The ultimate list of the best 3D printing Youtube channels

In March 2016, we wrote our first article on a fast-growing community of creators/makers: the 3D printing Youtubers. We listed at the time 19 3D printing Youtube channels. Today, we have 45 64. Our first report on the vibrant 3D printing Youtube community focused on channels talking only about 3D printing, or to be more accurate Youtube channels focusing on 3D printer reviews and 3D printing equipment (filaments, accessories etc). This list of the best Youtube channels about 3D printing is among our most read articles, thus showing the strong interest of 3D printer enthusiasts for quality video content about 3D printing.
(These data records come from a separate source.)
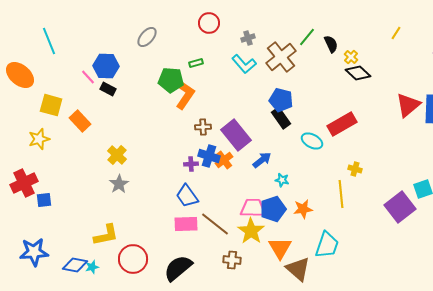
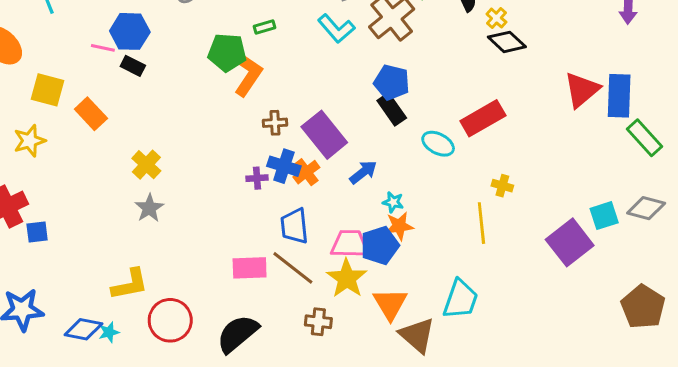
pink line: (88, 77) -> (103, 48), turned -35
blue trapezoid: (187, 196) -> (294, 226), moved, turned 30
orange star: (303, 209) -> (399, 226), moved

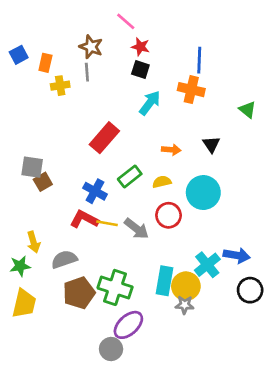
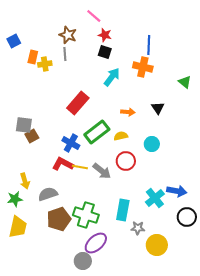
orange rectangle: (45, 63) -> (33, 57), moved
green rectangle: (130, 176) -> (97, 132), size x1.4
cyan circle: (203, 193) -> (152, 144), size x0.6
yellow circle: (186, 286) -> (157, 245), moved

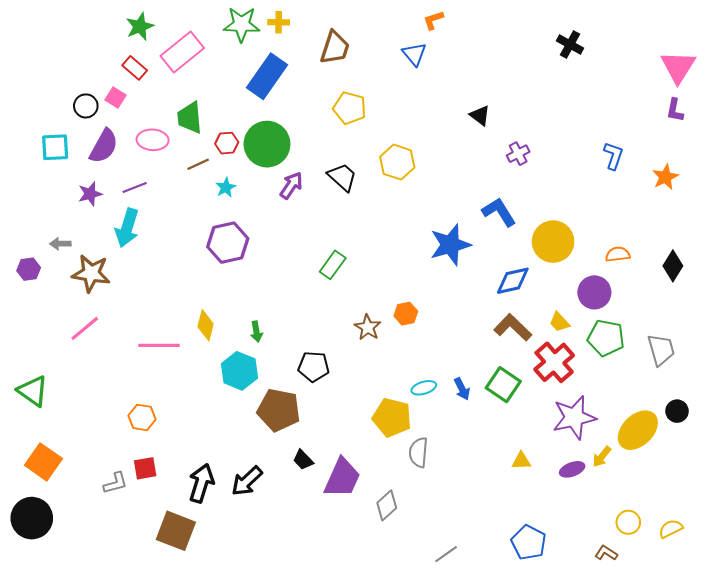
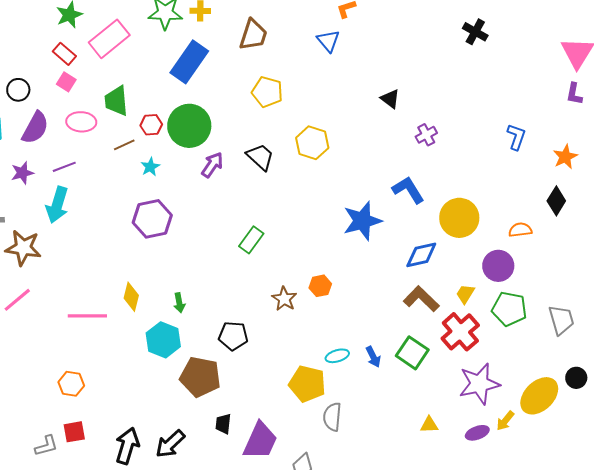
pink square: (115, 97) -> (66, 82), moved
black diamond: (673, 266) -> (556, 201), moved
yellow trapezoid: (559, 322) -> (465, 294), turned 75
black trapezoid: (303, 460) -> (223, 424), turned 50

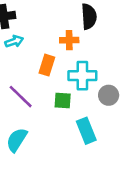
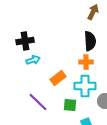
orange cross: (69, 40) -> (86, 62), moved
orange rectangle: (47, 65) -> (58, 78), turned 35

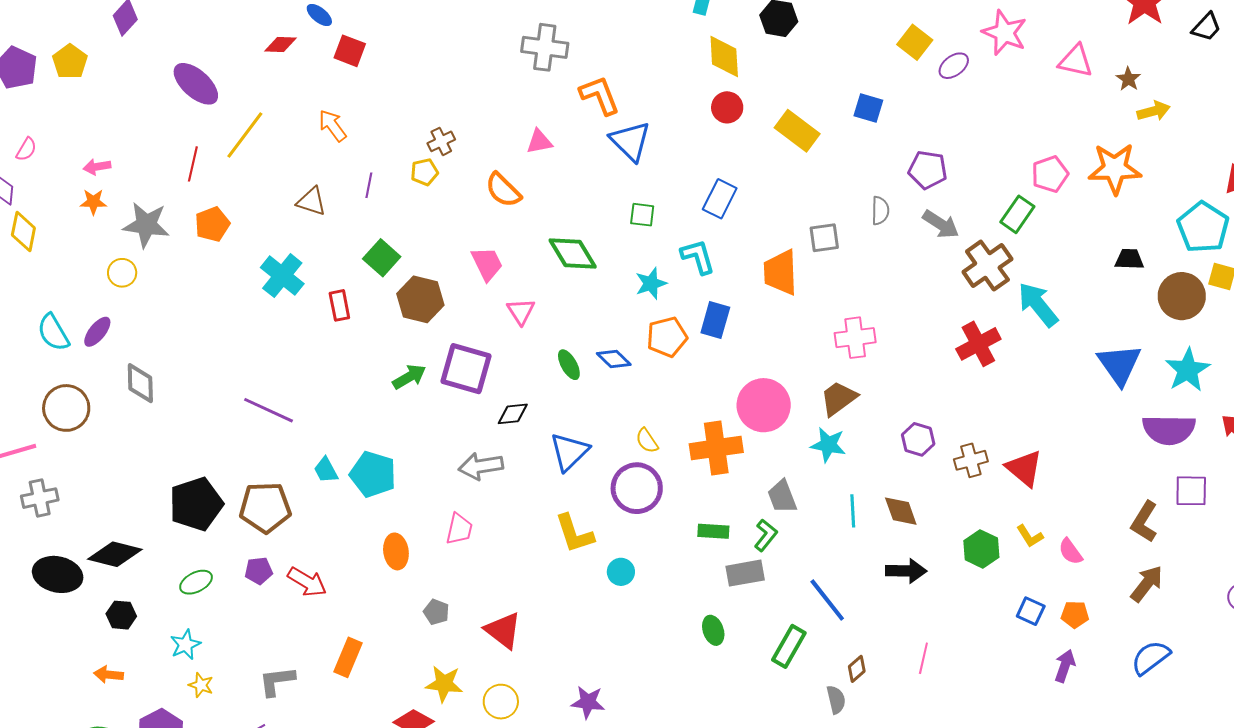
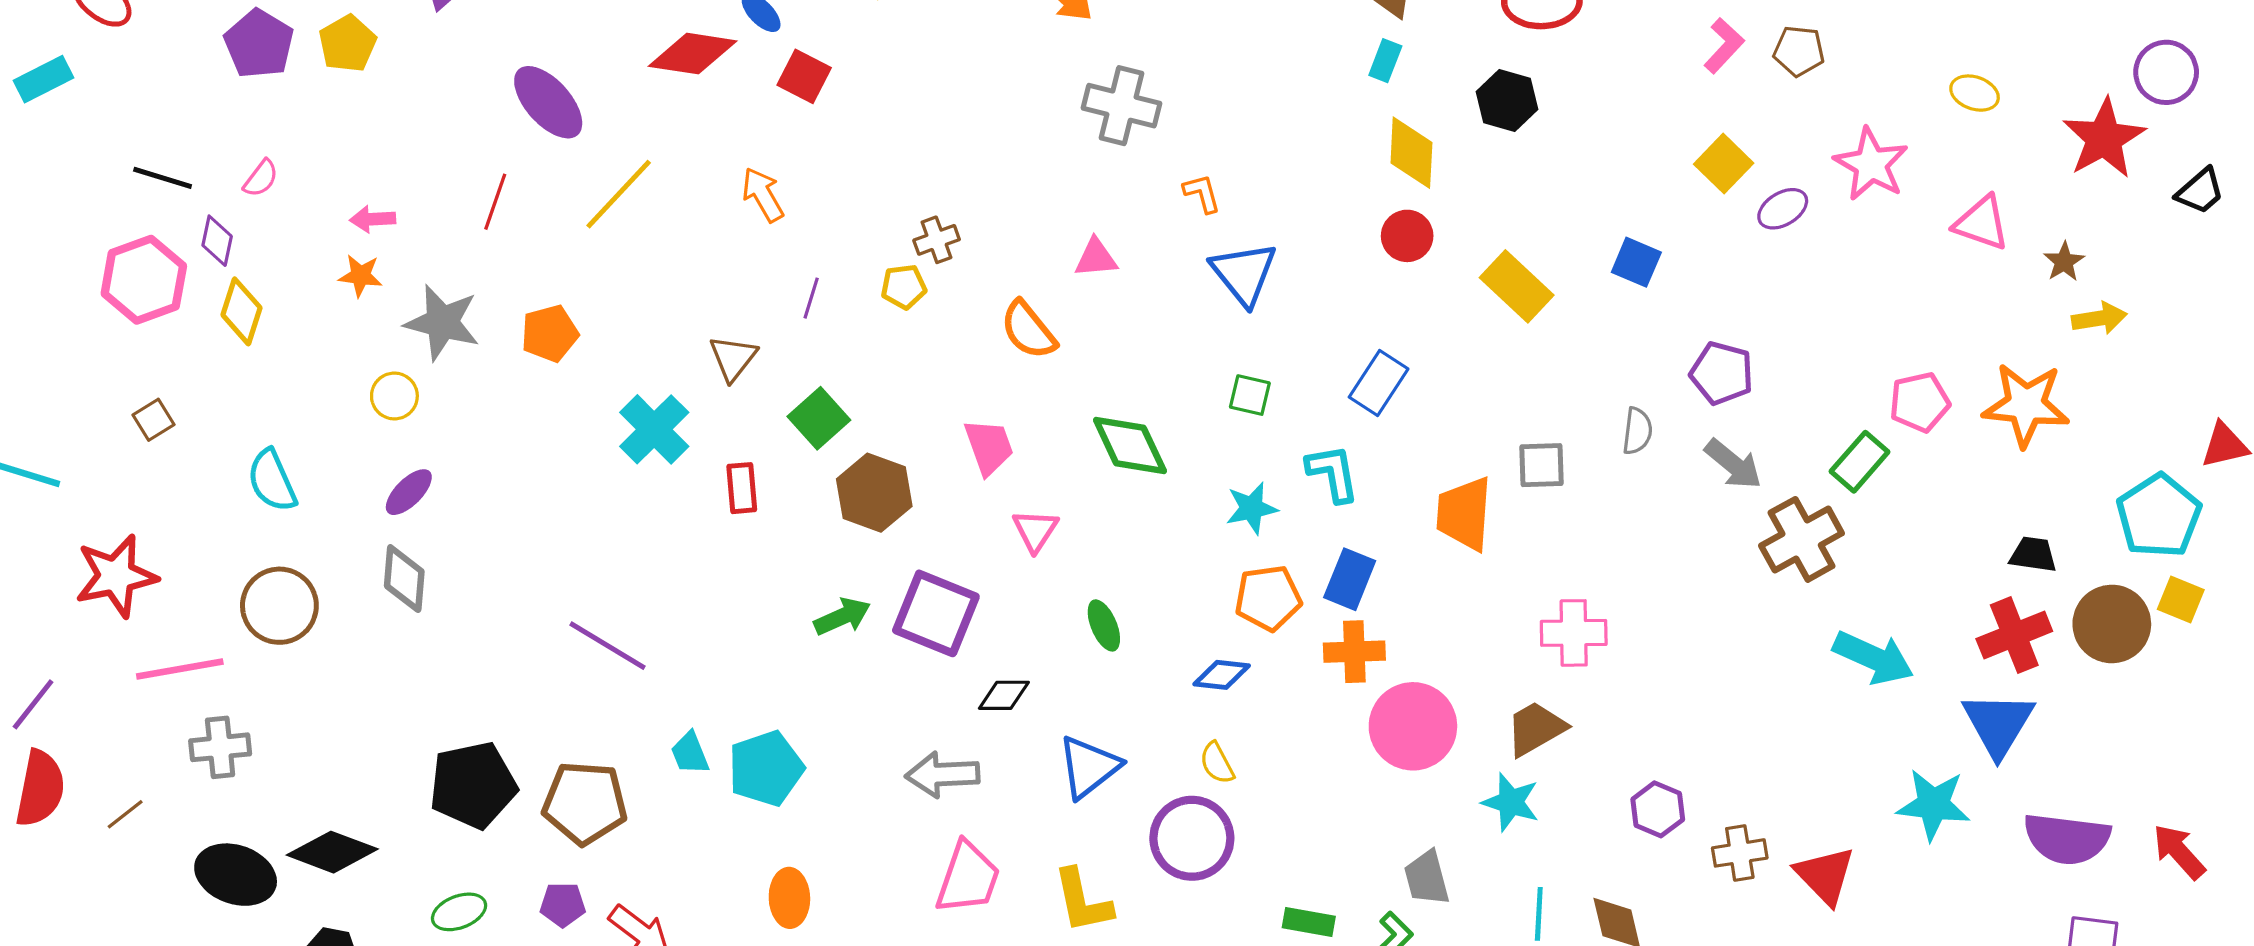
red diamond: (280, 45) -> (693, 54), size x1.6
orange L-shape: (600, 95) -> (1202, 193), size x0.6
red line: (193, 164) -> (495, 202), moved
brown triangle: (311, 201) -> (733, 358), moved, turned 44
cyan arrow: (1038, 305) -> (1873, 658), moved, turned 147
purple ellipse: (97, 332) -> (409, 492), moved
red cross: (978, 344) -> (2014, 635), moved
blue diamond: (614, 359) -> (1222, 675), moved, turned -44
cyan star: (1188, 370) -> (1933, 805), moved, turned 30
orange cross: (716, 448) -> (1354, 652), moved, size x0.7
cyan pentagon: (373, 474) -> (766, 768), turned 30
pink trapezoid: (459, 529) -> (968, 878), moved, size x1.4

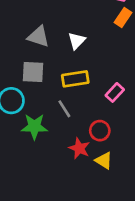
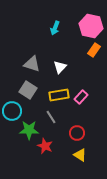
gray square: (33, 72) -> (28, 90), turned 30
pink rectangle: (115, 92) -> (81, 97), moved
red star: (79, 148) -> (45, 146), moved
>>> Take me to the rankings already! <<<

Lately, it seems that 3D printing Youtube channels have been more active than ever. We are definitely seeing a growing number of new 3D printing channels popping up in our Youtube video suggestions. So we’ve decided to update our list! In the previous version, we had not included channels focusing on making cosplays and other 3D printed props. We only listed Youtube channels primarily offering 3D printer reviews and informative 3D printing video tutorials. For this updated list, we decided to include Youtubers from the entire 3D printing spectrum. We now have 64 3D printing Youtube channels: the more, the merrier!

A few interesting takeaways on the top 3D printing Youtube channels

– We list a total of 64 Youtube channels on 3D printing (and we’re probably missing a few despite our intense research on Youtube!). The great thing is they each have a different vibe and true personality. This group of Youtubers is definitely a very diverse and inspiring one!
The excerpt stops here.